Autour de la tour du Crayon, construite dans les années 1970 s’élevant à près de 170 mètres, ont depuis poussé deux autres tours de bureaux : Oxygène, livrée en 2004 et InCity, 200 mètres de haut grâce à son mât inaugurée en 2015. Dans les cinq ans à venir la transformation du quartier devrait s’accélérer et sa hauteur grimper, du moins par endroit.
« Ce ne sera pas Manhattan »
A grand renfort de communication, Gérard Collomb annonce en effet depuis de longues années l’arrivée de nouvelles tours dans le quartier. Il y a quatre ans, au salon spécialisé du MIPIM à Cannes, Gérard Collomb avait annoncé en grandes pompes la construction de deux tours : la tour Eva, haute de 220 mètres (soit un peu plus que la tour InCity), à côté de l’actuelle tour du Crédit Suisse et celle de la tour Silex 2. Au risque peut-être de laisser croire que le quartier entier allait être progressivement constellé de gratte-ciel.

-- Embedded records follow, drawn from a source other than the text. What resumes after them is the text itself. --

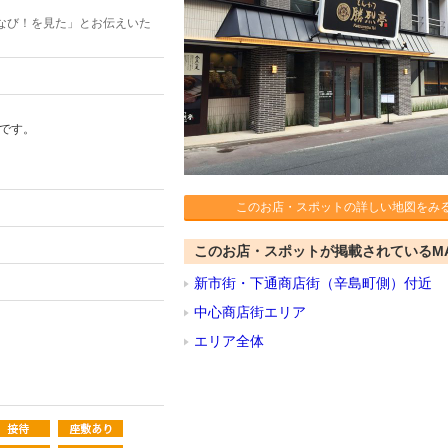
なび！を見た」とお伝えいた
プです。
このお店・スポットの詳しい地図をみ
このお店・スポットが掲載されているM
新市街・下通商店街（辛島町側）付近
中心商店街エリア
エリア全体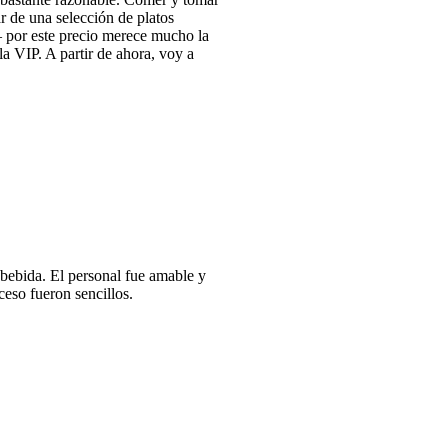
ar de una selección de platos
— por este precio merece mucho la
la VIP. A partir de ahora, voy a
bebida. El personal fue amable y
ceso fueron sencillos.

La « skyline », Gérard Collomb n’a eu de cesse d’en parler durant son second mandat. Et à chaque édition du Mipim ou presque, il annonce la construction d’une tour. Après la Tour Eva en 2011, il annonçait ainsi le projet Two Lyon en 2012, deux bâtiments mitoyens de bureaux et d’hôtellerie dont un immeuble de grande hauteur, à la sortie de la gare du côté sud de la place Béraudier.
« On a peut-être mal communiqué à ce moment-là et laissé s’installer l’idée d’un quartier de tours. Mais le projet ce n’est pas uniquement les tours », indique Ludovic Boyron, directeur de la SPL Lyon Part-Dieu (Société Publique Locale) qui porte le projet pour le compte de la collectivité.

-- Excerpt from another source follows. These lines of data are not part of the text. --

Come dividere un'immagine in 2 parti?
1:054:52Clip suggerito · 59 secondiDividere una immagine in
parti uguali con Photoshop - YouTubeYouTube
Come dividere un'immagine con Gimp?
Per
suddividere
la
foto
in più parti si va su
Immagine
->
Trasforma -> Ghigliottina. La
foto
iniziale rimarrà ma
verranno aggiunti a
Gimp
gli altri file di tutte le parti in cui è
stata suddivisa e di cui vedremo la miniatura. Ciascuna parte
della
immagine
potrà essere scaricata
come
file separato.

Michel Le Faou, vice-président de la Métropole de Lyon en charge de l’urbanisme, parle lui de « redessiner l’image de Lyon avec quelques éléments hauts ». Plus que le nombre, c’est la densité à laquelle il dit être plus attentif pour l’harmonie du quartier mais aussi peut-être pour ne pas trop effrayer.
« Il n’y aura pas une multitude de tours, la Part-Dieu ne sera pas Manhattan. Il ne faut pas rapprocher les tours les unes des autres. De toute façon, il y a une limite de territoire. Ce qui est sûr c’est que d’ici 2030-2035, il y aura d’autres tours à la Part-Dieu. »
Mais pas tout de suite.
« Le débat public n’a pas lieu »
Il faut dire que pour les commissaires enquêteurs, qui ont étudié les modifications du PLU (plan local d’urbanisme) de la Métropole de Lyon et notamment le projet Part-Dieu, la collectivité n’a pas suffisamment informé sur ces projets de grande hauteur et a même semblé les « éviter opportunément ».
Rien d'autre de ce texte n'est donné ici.